### [EXERCISE DETAILS]
Faithfully repeat all of the records, as they are written below.
====
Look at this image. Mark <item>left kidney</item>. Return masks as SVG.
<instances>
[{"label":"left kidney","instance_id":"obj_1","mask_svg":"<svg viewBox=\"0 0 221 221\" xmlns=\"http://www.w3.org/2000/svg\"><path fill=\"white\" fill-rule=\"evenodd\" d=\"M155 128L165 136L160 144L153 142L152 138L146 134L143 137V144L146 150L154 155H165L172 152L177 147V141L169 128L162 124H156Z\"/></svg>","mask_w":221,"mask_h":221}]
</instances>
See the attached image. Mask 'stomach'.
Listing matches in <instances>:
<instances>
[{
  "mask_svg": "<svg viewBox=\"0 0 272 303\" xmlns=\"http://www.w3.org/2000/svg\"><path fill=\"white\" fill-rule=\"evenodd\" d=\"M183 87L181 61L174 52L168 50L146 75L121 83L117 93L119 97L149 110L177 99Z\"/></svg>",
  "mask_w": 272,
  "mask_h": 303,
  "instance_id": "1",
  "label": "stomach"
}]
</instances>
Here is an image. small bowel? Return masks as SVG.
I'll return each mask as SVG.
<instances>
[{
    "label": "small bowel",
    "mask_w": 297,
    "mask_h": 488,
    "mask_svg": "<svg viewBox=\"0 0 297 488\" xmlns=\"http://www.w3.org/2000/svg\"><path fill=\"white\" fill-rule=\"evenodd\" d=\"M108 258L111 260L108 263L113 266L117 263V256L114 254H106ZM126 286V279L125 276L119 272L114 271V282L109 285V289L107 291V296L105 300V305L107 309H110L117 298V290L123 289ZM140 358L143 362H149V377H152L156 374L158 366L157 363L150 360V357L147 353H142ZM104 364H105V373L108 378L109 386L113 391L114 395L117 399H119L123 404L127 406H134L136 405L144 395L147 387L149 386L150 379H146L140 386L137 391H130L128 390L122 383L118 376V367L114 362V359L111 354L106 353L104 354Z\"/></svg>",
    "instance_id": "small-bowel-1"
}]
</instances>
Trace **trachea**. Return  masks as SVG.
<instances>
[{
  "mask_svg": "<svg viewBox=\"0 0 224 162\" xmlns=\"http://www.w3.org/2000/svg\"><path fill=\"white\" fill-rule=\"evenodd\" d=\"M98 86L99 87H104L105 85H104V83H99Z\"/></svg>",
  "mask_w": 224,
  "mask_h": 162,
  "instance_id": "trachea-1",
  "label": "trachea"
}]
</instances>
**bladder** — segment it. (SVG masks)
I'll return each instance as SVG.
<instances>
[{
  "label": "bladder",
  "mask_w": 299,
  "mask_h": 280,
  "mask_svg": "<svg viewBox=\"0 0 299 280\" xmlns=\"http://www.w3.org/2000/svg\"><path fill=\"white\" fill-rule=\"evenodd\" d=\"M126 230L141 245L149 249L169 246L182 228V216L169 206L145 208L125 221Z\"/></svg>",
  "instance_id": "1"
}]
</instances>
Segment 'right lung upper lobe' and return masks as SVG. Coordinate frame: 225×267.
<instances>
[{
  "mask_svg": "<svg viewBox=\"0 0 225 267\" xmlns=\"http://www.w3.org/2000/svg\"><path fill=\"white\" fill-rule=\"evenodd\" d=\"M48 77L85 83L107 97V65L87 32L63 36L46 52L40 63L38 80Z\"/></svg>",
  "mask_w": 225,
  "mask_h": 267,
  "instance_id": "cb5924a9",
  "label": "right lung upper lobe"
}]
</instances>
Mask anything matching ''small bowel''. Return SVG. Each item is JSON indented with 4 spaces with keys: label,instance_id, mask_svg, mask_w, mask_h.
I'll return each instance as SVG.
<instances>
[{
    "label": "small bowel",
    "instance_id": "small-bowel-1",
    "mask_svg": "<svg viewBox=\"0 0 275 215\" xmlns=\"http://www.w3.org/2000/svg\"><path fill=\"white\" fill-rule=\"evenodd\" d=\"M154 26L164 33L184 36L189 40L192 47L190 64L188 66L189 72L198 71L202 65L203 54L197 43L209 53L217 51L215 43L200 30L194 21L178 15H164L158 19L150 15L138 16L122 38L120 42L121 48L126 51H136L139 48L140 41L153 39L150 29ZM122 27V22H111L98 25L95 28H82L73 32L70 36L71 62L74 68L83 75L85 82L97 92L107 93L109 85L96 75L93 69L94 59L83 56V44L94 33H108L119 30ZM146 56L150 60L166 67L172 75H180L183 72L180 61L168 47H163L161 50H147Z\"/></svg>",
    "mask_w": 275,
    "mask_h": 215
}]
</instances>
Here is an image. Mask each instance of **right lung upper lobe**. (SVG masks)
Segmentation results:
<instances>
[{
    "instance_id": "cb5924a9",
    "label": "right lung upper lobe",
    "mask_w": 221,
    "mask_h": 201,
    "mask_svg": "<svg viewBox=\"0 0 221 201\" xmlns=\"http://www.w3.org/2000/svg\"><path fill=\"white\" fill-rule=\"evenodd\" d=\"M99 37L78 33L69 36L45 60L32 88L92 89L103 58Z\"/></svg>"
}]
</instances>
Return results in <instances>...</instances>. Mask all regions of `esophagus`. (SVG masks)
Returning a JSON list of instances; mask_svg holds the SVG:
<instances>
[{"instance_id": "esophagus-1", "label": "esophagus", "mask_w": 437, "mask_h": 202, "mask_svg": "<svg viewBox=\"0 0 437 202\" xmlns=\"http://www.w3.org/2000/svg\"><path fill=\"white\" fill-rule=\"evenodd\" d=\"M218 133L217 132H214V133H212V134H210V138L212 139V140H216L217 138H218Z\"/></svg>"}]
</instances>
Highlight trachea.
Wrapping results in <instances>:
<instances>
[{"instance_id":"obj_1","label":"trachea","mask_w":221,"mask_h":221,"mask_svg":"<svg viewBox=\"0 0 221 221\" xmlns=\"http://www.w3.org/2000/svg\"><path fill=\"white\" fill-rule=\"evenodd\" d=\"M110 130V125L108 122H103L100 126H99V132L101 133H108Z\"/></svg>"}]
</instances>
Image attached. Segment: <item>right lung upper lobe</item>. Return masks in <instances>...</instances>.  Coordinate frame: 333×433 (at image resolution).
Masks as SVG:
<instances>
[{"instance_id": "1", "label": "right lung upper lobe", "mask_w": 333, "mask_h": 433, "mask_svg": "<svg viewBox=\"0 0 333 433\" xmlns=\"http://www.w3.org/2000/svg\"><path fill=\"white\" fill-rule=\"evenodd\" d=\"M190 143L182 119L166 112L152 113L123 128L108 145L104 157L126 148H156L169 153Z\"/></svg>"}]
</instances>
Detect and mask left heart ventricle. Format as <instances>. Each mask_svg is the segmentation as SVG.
====
### [RESULT]
Look at this image. Mark <item>left kidney</item>. Return masks as SVG.
<instances>
[{"label":"left kidney","instance_id":"obj_1","mask_svg":"<svg viewBox=\"0 0 221 221\" xmlns=\"http://www.w3.org/2000/svg\"><path fill=\"white\" fill-rule=\"evenodd\" d=\"M155 128L165 136L160 144L153 142L152 138L146 134L143 137V144L146 150L154 155H165L172 152L177 147V141L169 128L162 124H156Z\"/></svg>","mask_w":221,"mask_h":221}]
</instances>
See the attached image. Mask 'stomach'.
Listing matches in <instances>:
<instances>
[{
  "mask_svg": "<svg viewBox=\"0 0 272 303\" xmlns=\"http://www.w3.org/2000/svg\"><path fill=\"white\" fill-rule=\"evenodd\" d=\"M183 87L181 61L174 52L168 50L146 75L121 83L117 93L119 97L149 110L177 99Z\"/></svg>",
  "mask_w": 272,
  "mask_h": 303,
  "instance_id": "1",
  "label": "stomach"
}]
</instances>
Here is an image. small bowel? Return masks as SVG.
I'll return each mask as SVG.
<instances>
[{
    "label": "small bowel",
    "mask_w": 297,
    "mask_h": 488,
    "mask_svg": "<svg viewBox=\"0 0 297 488\" xmlns=\"http://www.w3.org/2000/svg\"><path fill=\"white\" fill-rule=\"evenodd\" d=\"M108 258L111 260L108 263L113 266L117 263V256L114 254H106ZM126 286V279L125 276L119 272L114 271V282L109 285V289L107 291V296L105 300V305L107 309H110L117 298V290L123 289ZM140 358L143 362H149V377H152L156 374L158 366L157 363L150 360V357L147 353H142ZM104 364H105V373L108 378L109 386L113 391L114 395L117 399H119L123 404L127 406H134L136 405L144 395L147 387L149 386L150 379H146L140 386L137 391H130L128 390L122 383L118 376V367L114 362V359L111 354L106 353L104 354Z\"/></svg>",
    "instance_id": "small-bowel-1"
}]
</instances>
Trace **trachea**. Return  masks as SVG.
<instances>
[{
  "mask_svg": "<svg viewBox=\"0 0 224 162\" xmlns=\"http://www.w3.org/2000/svg\"><path fill=\"white\" fill-rule=\"evenodd\" d=\"M98 86L99 87H104L105 85H104V83H99Z\"/></svg>",
  "mask_w": 224,
  "mask_h": 162,
  "instance_id": "trachea-1",
  "label": "trachea"
}]
</instances>
**bladder** — segment it. (SVG masks)
I'll return each instance as SVG.
<instances>
[{
  "label": "bladder",
  "mask_w": 299,
  "mask_h": 280,
  "mask_svg": "<svg viewBox=\"0 0 299 280\" xmlns=\"http://www.w3.org/2000/svg\"><path fill=\"white\" fill-rule=\"evenodd\" d=\"M126 230L141 245L149 249L169 246L182 228V216L169 206L145 208L125 221Z\"/></svg>",
  "instance_id": "1"
}]
</instances>
Segment 'right lung upper lobe' and return masks as SVG. Coordinate frame: 225×267.
<instances>
[{
  "mask_svg": "<svg viewBox=\"0 0 225 267\" xmlns=\"http://www.w3.org/2000/svg\"><path fill=\"white\" fill-rule=\"evenodd\" d=\"M48 77L85 83L107 97V65L87 32L63 36L46 52L40 63L38 80Z\"/></svg>",
  "mask_w": 225,
  "mask_h": 267,
  "instance_id": "cb5924a9",
  "label": "right lung upper lobe"
}]
</instances>
Mask anything matching ''small bowel''. Return SVG. Each item is JSON indented with 4 spaces with keys: label,instance_id, mask_svg, mask_w, mask_h.
I'll return each instance as SVG.
<instances>
[{
    "label": "small bowel",
    "instance_id": "small-bowel-1",
    "mask_svg": "<svg viewBox=\"0 0 275 215\" xmlns=\"http://www.w3.org/2000/svg\"><path fill=\"white\" fill-rule=\"evenodd\" d=\"M154 26L164 33L184 36L189 40L192 47L190 64L188 66L189 72L198 71L202 65L203 54L197 43L209 53L217 51L215 43L200 30L194 21L178 15H164L158 19L150 15L138 16L122 38L120 42L121 48L126 51H136L139 48L140 41L153 39L150 29ZM122 27V22H111L98 25L95 28H82L73 32L70 36L71 62L74 68L83 75L85 82L97 92L107 93L109 85L96 75L93 69L94 59L83 56V44L94 33H108L119 30ZM146 56L150 60L166 67L172 75H180L183 72L180 61L168 47H163L161 50H147Z\"/></svg>",
    "mask_w": 275,
    "mask_h": 215
}]
</instances>
Here is an image. Mask each instance of **right lung upper lobe**. (SVG masks)
Segmentation results:
<instances>
[{
    "instance_id": "cb5924a9",
    "label": "right lung upper lobe",
    "mask_w": 221,
    "mask_h": 201,
    "mask_svg": "<svg viewBox=\"0 0 221 201\" xmlns=\"http://www.w3.org/2000/svg\"><path fill=\"white\" fill-rule=\"evenodd\" d=\"M99 37L78 33L69 36L45 60L32 88L92 89L103 58Z\"/></svg>"
}]
</instances>
Return results in <instances>...</instances>. Mask all regions of `esophagus`. (SVG masks)
Returning a JSON list of instances; mask_svg holds the SVG:
<instances>
[{"instance_id": "esophagus-1", "label": "esophagus", "mask_w": 437, "mask_h": 202, "mask_svg": "<svg viewBox=\"0 0 437 202\" xmlns=\"http://www.w3.org/2000/svg\"><path fill=\"white\" fill-rule=\"evenodd\" d=\"M218 133L217 132H214V133H212V134H210V138L212 139V140H216L217 138H218Z\"/></svg>"}]
</instances>
Highlight trachea.
Wrapping results in <instances>:
<instances>
[{"instance_id":"obj_1","label":"trachea","mask_w":221,"mask_h":221,"mask_svg":"<svg viewBox=\"0 0 221 221\" xmlns=\"http://www.w3.org/2000/svg\"><path fill=\"white\" fill-rule=\"evenodd\" d=\"M110 130V125L108 122H103L100 126H99V132L101 133H108Z\"/></svg>"}]
</instances>
Image attached. Segment: <item>right lung upper lobe</item>. Return masks in <instances>...</instances>.  Coordinate frame: 333×433 (at image resolution).
Masks as SVG:
<instances>
[{"instance_id": "1", "label": "right lung upper lobe", "mask_w": 333, "mask_h": 433, "mask_svg": "<svg viewBox=\"0 0 333 433\" xmlns=\"http://www.w3.org/2000/svg\"><path fill=\"white\" fill-rule=\"evenodd\" d=\"M190 143L182 119L166 112L152 113L123 128L108 145L104 157L126 148H156L169 153Z\"/></svg>"}]
</instances>
Detect and mask left heart ventricle. Format as <instances>. Each mask_svg is the segmentation as SVG.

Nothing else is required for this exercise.